Member of the Wisconsin State Assembly from the Waukesha 4th district
- In office January 5, 1857 – January 4, 1858
- Preceded by: Asa W. Farr
- Succeeded by: George McWhorter

Personal details
- Born: Elihu Enos Jr. January 24, 1824 Kingsboro, New York, U.S.
- Died: November 13, 1892 (aged 68) Waukesha, Wisconsin, U.S.
- Resting place: Prairie Home Cemetery Waukesha, Wisconsin
- Party: Republican
- Spouse: Frances Blake
- Parents: Elihu Enos (father); Dotha (Johnson) Enos (mother);

Military service
- Allegiance: United States
- Branch/service: United States Volunteers Union Army
- Years of service: 1863–1864
- Rank: Captain, USV
- Unit: 28th Reg. Wis. Vol. Infantry
- Battles/wars: American Civil War

= Elihu Enos =

American educator and politician

Elihu Enos, Jr., (January 24, 1824 – November 13, 1892) was an American educator and politician.

==Biography==

Born in Kingsboro, New York, Enos graduated from the New York State Normal School at Albany, New York in 1847. Then, in 1847, he moved to Waukesha, Wisconsin Territory and founded the Waukesha Classical and Normal School.
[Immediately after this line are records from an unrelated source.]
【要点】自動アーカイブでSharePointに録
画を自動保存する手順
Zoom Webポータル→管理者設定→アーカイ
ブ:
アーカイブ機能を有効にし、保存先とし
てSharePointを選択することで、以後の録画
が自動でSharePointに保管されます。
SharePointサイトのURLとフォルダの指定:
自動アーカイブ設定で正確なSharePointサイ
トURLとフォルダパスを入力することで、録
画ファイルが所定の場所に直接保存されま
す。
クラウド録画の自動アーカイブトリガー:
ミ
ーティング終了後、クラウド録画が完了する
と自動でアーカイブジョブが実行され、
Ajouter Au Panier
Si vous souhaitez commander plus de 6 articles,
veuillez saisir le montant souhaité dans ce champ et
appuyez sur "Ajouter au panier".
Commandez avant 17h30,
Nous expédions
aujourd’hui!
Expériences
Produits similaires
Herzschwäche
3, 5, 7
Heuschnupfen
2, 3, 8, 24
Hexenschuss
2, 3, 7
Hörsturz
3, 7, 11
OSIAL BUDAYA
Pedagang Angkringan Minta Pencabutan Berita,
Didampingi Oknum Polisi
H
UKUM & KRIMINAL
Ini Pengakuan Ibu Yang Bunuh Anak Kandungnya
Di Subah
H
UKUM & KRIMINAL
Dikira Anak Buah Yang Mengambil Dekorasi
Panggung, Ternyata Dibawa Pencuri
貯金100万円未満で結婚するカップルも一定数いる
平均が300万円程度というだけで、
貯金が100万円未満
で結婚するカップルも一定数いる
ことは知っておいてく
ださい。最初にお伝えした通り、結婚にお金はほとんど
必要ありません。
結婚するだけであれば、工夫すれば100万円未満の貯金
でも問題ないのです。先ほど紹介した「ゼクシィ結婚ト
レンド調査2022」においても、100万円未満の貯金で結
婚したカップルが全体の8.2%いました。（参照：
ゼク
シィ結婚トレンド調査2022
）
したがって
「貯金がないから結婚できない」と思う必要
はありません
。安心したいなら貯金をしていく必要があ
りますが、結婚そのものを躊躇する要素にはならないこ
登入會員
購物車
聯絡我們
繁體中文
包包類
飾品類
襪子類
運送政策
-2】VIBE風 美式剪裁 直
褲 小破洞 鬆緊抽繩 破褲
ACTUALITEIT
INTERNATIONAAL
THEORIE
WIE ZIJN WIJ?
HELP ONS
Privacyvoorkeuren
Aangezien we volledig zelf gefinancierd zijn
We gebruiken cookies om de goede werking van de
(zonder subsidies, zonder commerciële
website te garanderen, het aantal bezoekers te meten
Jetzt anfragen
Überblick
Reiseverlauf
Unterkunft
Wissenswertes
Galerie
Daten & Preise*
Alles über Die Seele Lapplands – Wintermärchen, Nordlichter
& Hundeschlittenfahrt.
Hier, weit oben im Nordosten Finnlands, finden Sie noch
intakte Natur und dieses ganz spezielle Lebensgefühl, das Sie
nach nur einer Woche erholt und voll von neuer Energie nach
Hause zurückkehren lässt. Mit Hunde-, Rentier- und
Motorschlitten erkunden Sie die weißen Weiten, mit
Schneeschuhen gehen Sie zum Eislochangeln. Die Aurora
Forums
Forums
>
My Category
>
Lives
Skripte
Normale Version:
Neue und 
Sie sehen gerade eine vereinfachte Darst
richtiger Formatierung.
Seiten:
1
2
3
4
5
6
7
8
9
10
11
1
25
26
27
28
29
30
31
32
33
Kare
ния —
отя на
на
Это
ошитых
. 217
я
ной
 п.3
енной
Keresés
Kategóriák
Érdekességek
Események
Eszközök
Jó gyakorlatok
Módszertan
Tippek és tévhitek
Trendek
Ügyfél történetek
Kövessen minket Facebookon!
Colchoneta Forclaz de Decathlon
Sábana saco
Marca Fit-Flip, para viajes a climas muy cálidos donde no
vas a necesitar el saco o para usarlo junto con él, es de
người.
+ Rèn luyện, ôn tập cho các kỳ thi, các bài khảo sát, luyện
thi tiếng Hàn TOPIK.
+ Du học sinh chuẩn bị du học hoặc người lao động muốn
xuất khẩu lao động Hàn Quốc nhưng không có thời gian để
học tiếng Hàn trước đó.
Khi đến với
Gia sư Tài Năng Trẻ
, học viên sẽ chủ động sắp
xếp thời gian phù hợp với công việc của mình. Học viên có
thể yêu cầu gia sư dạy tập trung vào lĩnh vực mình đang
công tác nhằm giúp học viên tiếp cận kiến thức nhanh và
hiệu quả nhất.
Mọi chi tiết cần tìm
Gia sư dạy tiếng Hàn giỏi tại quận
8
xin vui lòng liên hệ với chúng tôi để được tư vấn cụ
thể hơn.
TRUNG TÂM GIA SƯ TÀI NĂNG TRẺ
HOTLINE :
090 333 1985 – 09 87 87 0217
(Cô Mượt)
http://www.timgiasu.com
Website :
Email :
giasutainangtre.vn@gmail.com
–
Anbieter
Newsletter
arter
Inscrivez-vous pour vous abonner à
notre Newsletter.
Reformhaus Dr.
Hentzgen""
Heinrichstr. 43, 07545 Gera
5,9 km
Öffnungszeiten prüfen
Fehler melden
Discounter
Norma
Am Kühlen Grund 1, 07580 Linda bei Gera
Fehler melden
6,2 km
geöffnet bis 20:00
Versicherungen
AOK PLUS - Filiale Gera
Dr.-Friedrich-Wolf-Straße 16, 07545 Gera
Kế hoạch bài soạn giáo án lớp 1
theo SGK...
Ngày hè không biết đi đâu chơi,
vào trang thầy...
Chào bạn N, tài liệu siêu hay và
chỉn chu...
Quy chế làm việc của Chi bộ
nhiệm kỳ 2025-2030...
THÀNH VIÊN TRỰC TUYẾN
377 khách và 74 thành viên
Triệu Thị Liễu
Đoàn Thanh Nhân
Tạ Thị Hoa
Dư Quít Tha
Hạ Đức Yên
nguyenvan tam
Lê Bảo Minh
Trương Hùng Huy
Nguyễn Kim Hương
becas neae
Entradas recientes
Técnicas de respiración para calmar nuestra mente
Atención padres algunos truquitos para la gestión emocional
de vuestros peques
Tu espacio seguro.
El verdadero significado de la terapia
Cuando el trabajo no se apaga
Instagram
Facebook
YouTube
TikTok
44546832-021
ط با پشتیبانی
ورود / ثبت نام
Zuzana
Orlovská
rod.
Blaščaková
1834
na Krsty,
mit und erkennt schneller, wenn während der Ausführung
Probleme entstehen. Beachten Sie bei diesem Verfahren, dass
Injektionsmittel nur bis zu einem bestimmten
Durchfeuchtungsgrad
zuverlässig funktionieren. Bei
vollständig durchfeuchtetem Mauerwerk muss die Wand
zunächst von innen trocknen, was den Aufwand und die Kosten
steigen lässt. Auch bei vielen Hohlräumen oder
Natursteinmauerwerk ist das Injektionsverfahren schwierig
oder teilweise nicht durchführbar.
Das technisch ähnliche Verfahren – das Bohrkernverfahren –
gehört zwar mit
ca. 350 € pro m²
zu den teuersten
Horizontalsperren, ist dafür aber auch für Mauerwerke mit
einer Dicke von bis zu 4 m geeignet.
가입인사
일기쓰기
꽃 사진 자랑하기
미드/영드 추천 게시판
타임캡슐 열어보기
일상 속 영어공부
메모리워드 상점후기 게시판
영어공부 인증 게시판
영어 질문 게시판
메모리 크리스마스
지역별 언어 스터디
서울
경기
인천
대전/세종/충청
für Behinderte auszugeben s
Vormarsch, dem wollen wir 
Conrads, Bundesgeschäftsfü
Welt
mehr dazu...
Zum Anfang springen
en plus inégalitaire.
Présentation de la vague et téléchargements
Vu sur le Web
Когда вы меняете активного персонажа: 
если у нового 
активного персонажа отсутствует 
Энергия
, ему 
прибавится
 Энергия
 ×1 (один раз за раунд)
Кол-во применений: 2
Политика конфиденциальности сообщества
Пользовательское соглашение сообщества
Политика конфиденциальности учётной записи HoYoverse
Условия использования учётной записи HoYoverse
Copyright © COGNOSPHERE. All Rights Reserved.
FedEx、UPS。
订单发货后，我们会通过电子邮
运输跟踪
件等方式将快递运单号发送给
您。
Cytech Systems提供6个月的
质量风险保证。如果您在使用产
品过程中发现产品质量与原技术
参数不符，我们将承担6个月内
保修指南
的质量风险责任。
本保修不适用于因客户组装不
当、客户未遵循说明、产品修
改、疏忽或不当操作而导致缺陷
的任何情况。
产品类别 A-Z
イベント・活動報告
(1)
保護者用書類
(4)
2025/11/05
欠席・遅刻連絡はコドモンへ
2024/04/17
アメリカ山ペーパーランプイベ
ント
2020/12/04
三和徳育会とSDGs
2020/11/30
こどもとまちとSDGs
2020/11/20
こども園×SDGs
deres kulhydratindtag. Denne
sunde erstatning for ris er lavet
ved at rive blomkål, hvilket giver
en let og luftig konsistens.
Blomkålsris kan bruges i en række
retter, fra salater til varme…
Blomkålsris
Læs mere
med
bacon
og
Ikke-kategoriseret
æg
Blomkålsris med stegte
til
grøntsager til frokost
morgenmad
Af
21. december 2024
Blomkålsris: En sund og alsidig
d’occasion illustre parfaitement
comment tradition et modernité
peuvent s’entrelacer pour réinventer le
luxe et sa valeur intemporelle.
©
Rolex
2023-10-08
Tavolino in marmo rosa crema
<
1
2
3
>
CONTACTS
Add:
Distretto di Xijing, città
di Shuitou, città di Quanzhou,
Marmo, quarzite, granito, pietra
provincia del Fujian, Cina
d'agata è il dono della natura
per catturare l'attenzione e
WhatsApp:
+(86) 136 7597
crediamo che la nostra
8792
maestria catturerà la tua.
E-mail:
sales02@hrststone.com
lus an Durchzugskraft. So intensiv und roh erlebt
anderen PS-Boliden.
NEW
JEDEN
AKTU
He was appointed postmaster of Waukesha in 1849. In 1853, he moved to a farm in the town of Pewaukee, Wisconsin. He served as town superintendent of schools and then Waukesha County, Wisconsin county superintendent of schools. He served in the Wisconsin State Assembly in 1857 and was a member of the Republican Party. During the American Civil War, Enos served in the 28th Wisconsin Volunteer Infantry Regiment; he had to resign from the Union Army and return to Wisconsin because of ill health. In 1872, Enos moved back to Waukesha, Wisconsin and was appointed postmaster of Waukesha for a second time. He died in Waukesha, Wisconsin.